> _Description of the task_: Your task is to repeat the lines below exactly, excluding any pictures they contain.

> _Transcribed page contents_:
........

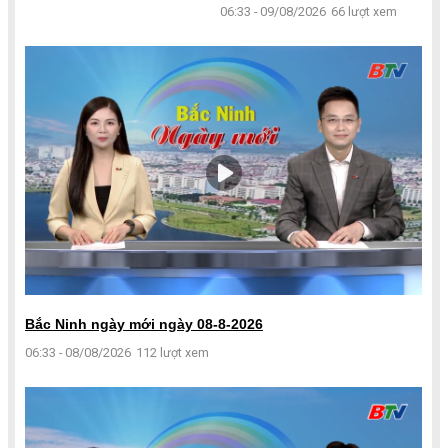
06:33 - 09/08/2026
66 lượt xem
Bắc Ninh ngày mới ngày 08-8-2026
06:33 - 08/08/2026
112 lượt xem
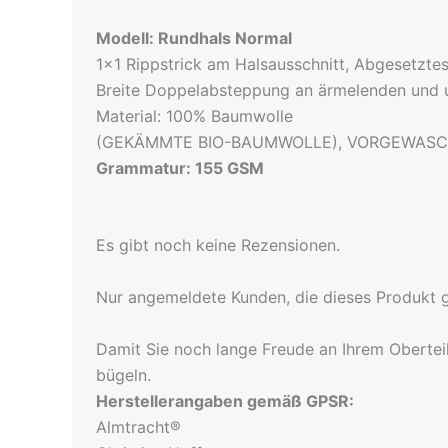
Modell: Rundhals Normal
1×1 Rippstrick am Halsausschnitt, Abgesetzt
Breite Doppelabsteppung an ärmelenden und
Material: 100% Baumwolle
(GEKÄMMTE BIO-BAUMWOLLE), VORGEWAS
Grammatur: 155 GSM
Es gibt noch keine Rezensionen.
Nur angemeldete Kunden, die dieses Produkt 
Damit Sie noch lange Freude an Ihrem Obertei
bügeln.
Herstellerangaben gemäß GPSR:
Almtracht®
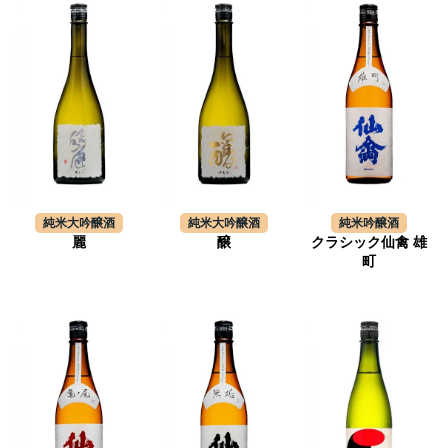
純米大吟醸酒
純米大吟醸酒
純米吟醸酒
麗
醸
クラシック仙禽 雄
町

........

> _Output below_:
06:33 - 09/08/2026
66 lượt xem
Bắc Ninh ngày mới ngày 08-8-2026
06:33 - 08/08/2026
112 lượt xem
Modell: Rundhals Normal
1×1 Rippstrick am Halsausschnitt, Abgesetzt
Breite Doppelabsteppung an ärmelenden und
Material: 100% Baumwolle
(GEKÄMMTE BIO-BAUMWOLLE), VORGEWAS
Grammatur: 155 GSM
Es gibt noch keine Rezensionen.
Nur angemeldete Kunden, die dieses Produkt 
Damit Sie noch lange Freude an Ihrem Obertei
bügeln.
Herstellerangaben gemäß GPSR:
Almtracht®
純米大吟醸酒
純米大吟醸酒
純米吟醸酒
麗
醸
クラシック仙禽 雄
町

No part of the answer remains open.